Halimeda opuntia forms thick, frequently-branched clumps of calcified, leaf-like segments up to 25 cm high. The segments are flat and kidney- or fan-shaped, up to 8 mm high and 10 mm broad. They have a distinct central rib and a smooth, sinuous, or lobe-shaped, upper margin. Rhizoids grow where the segments touch the substrate. The plants are often crammed closely together forming a dense mat of herbage in which the individual plants are not easily discernible.

==Distribution and habitat==
Halimeda opuntia is found in the Indo-Pacific Ocean, the Atlantic Ocean, the Mediterranean Sea, and the Caribbean Sea and around the coasts of Florida and the Bahamas.
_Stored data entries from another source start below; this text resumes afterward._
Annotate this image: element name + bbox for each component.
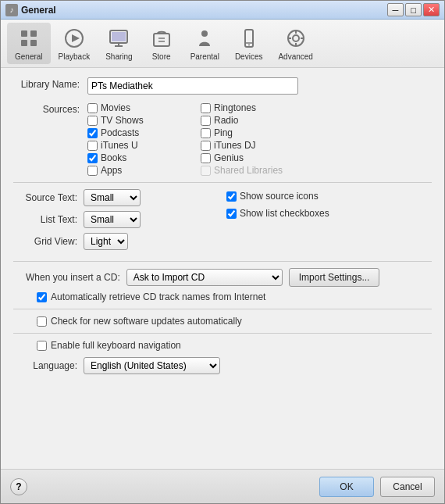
- sources-content: Movies Ringtones TV Shows Radio: [87, 102, 432, 176]
- ping-label: Ping: [214, 127, 233, 138]
- itunes-dj-label: iTunes DJ: [214, 140, 256, 151]
- toolbar-item-advanced[interactable]: Advanced: [270, 23, 320, 64]
- sources-row: Sources: Movies Ringtones TV Shows: [13, 102, 432, 176]
- source-podcasts: Podcasts: [87, 127, 193, 138]
- apps-label: Apps: [101, 165, 122, 176]
- ping-checkbox[interactable]: [201, 128, 211, 138]
- podcasts-label: Podcasts: [101, 127, 139, 138]
- toolbar-item-playback[interactable]: Playback: [51, 23, 98, 64]
- title-controls: ─ □ ✕: [387, 3, 440, 16]
- parental-label: Parental: [190, 52, 219, 61]
- cd-row: When you insert a CD: Ask to Import CD I…: [13, 268, 432, 287]
- books-checkbox[interactable]: [87, 153, 98, 163]
- maximize-button[interactable]: □: [405, 3, 422, 16]
- show-source-icons-checkbox[interactable]: [226, 191, 237, 202]
- window-icon: ♪: [5, 4, 18, 16]
- cd-label: When you insert a CD:: [26, 272, 120, 283]
- toolbar-item-general[interactable]: General: [7, 23, 51, 64]
- window-title: General: [21, 5, 387, 16]
- minimize-button[interactable]: ─: [387, 3, 404, 16]
- ok-button[interactable]: OK: [319, 477, 374, 497]
- toolbar: General Playback Sharing: [1, 20, 444, 68]
- grid-view-label: Grid View:: [13, 236, 84, 247]
- grid-view-row: Grid View: Light Dark: [13, 233, 219, 250]
- keyboard-nav-checkbox[interactable]: [37, 341, 47, 351]
- source-apps: Apps: [87, 165, 193, 176]
- source-ping: Ping: [201, 127, 306, 138]
- source-itunes-u: iTunes U: [87, 140, 193, 151]
- itunes-dj-checkbox[interactable]: [201, 141, 211, 151]
- genius-checkbox[interactable]: [201, 153, 211, 163]
- svg-rect-2: [21, 40, 27, 46]
- devices-icon: [237, 26, 262, 51]
- grid-view-select[interactable]: Light Dark: [84, 233, 128, 250]
- shared-libraries-checkbox[interactable]: [201, 166, 211, 176]
- general-icon: [16, 26, 41, 51]
- show-list-checkboxes-row: Show list checkboxes: [226, 208, 432, 219]
- show-list-checkboxes-checkbox[interactable]: [226, 209, 237, 219]
- main-window: ♪ General ─ □ ✕ General: [0, 0, 445, 504]
- source-shared-libraries: Shared Libraries: [201, 165, 306, 176]
- shared-libraries-label: Shared Libraries: [214, 165, 283, 176]
- cd-action-select[interactable]: Ask to Import CD Import CD Import CD and…: [126, 269, 283, 286]
- list-text-row: List Text: Small Medium Large: [13, 211, 219, 228]
- source-radio: Radio: [201, 115, 306, 126]
- tv-shows-checkbox[interactable]: [87, 116, 98, 126]
- itunes-u-checkbox[interactable]: [87, 141, 98, 151]
- source-ringtones: Ringtones: [201, 102, 306, 113]
- show-source-icons-row: Show source icons: [226, 191, 432, 202]
- footer-buttons: OK Cancel: [319, 477, 435, 497]
- toolbar-item-devices[interactable]: Devices: [227, 23, 271, 64]
- toolbar-item-parental[interactable]: Parental: [183, 23, 227, 64]
- language-label: Language:: [13, 360, 84, 371]
- ringtones-label: Ringtones: [214, 102, 256, 113]
- right-options: Show source icons Show list checkboxes: [219, 189, 432, 255]
- apps-checkbox[interactable]: [87, 166, 98, 176]
- list-text-select[interactable]: Small Medium Large: [84, 211, 141, 228]
- itunes-u-label: iTunes U: [101, 140, 138, 151]
- genius-label: Genius: [214, 152, 244, 163]
- sharing-icon: [106, 26, 131, 51]
- content-area: Library Name: Sources: Movies Ringtones: [1, 68, 444, 469]
- svg-rect-11: [154, 34, 169, 46]
- auto-retrieve-label: Automatically retrieve CD track names fr…: [51, 291, 265, 302]
- footer: ? OK Cancel: [1, 469, 444, 503]
- auto-retrieve-checkbox[interactable]: [37, 292, 47, 302]
- source-text-select[interactable]: Small Medium Large: [84, 189, 141, 206]
- svg-rect-7: [112, 32, 126, 41]
- sources-label: Sources:: [13, 102, 87, 115]
- divider-1: [13, 182, 432, 183]
- advanced-icon: [283, 26, 308, 51]
- toolbar-item-store[interactable]: Store: [141, 23, 183, 64]
- language-select[interactable]: English (United States) German French Sp…: [84, 357, 220, 374]
- radio-checkbox[interactable]: [201, 116, 211, 126]
- svg-rect-3: [30, 40, 37, 46]
- toolbar-item-sharing[interactable]: Sharing: [98, 23, 140, 64]
- cancel-button[interactable]: Cancel: [380, 477, 435, 497]
- title-bar: ♪ General ─ □ ✕: [1, 1, 444, 20]
- show-source-icons-label: Show source icons: [240, 191, 319, 202]
- advanced-label: Advanced: [278, 52, 312, 61]
- svg-rect-0: [21, 30, 27, 37]
- general-label: General: [15, 52, 43, 61]
- source-genius: Genius: [201, 152, 306, 163]
- keyboard-nav-label: Enable full keyboard navigation: [51, 340, 181, 351]
- library-name-row: Library Name:: [13, 77, 432, 95]
- import-settings-button[interactable]: Import Settings...: [289, 268, 380, 287]
- source-movies: Movies: [87, 102, 193, 113]
- store-icon: [149, 26, 174, 51]
- source-books: Books: [87, 152, 193, 163]
- check-updates-checkbox[interactable]: [37, 316, 47, 327]
- language-row: Language: English (United States) German…: [13, 357, 432, 374]
- radio-label: Radio: [214, 115, 238, 126]
- podcasts-checkbox[interactable]: [87, 128, 98, 138]
- store-label: Store: [152, 52, 171, 61]
- sharing-label: Sharing: [105, 52, 132, 61]
- close-button[interactable]: ✕: [423, 3, 440, 16]
- movies-checkbox[interactable]: [87, 103, 98, 113]
- tv-shows-label: TV Shows: [101, 115, 144, 126]
- help-button[interactable]: ?: [10, 478, 27, 495]
- ringtones-checkbox[interactable]: [201, 103, 211, 113]
- svg-point-17: [248, 45, 250, 46]
- library-name-input[interactable]: [87, 77, 298, 95]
It grows in grooves, depressions and cracks in rocks and between coral heads in moderately protected parts of the reef, at depths down to about 55 m.

==Ecology==
Where degraded coral reefs have abundant macroalgae, it has been shown experimentally that the coral larvae will settle in as great quantities on the seaweed as it will on the rubble substrate. Researchers found that the larvae of Favia fragum readily settled on Halimeda opuntia, however the alga was ephemeral and therefore unsuitable for long-term survival of the coral. This settlement practice may have significant consequences for the recruitment of corals on degraded reefs.

The secondary metabolites include growth regulators such as auxins, gibberellins and cytokinins, and substances with antibacterial and antifungal properties, but these are not being harvested for commercial use.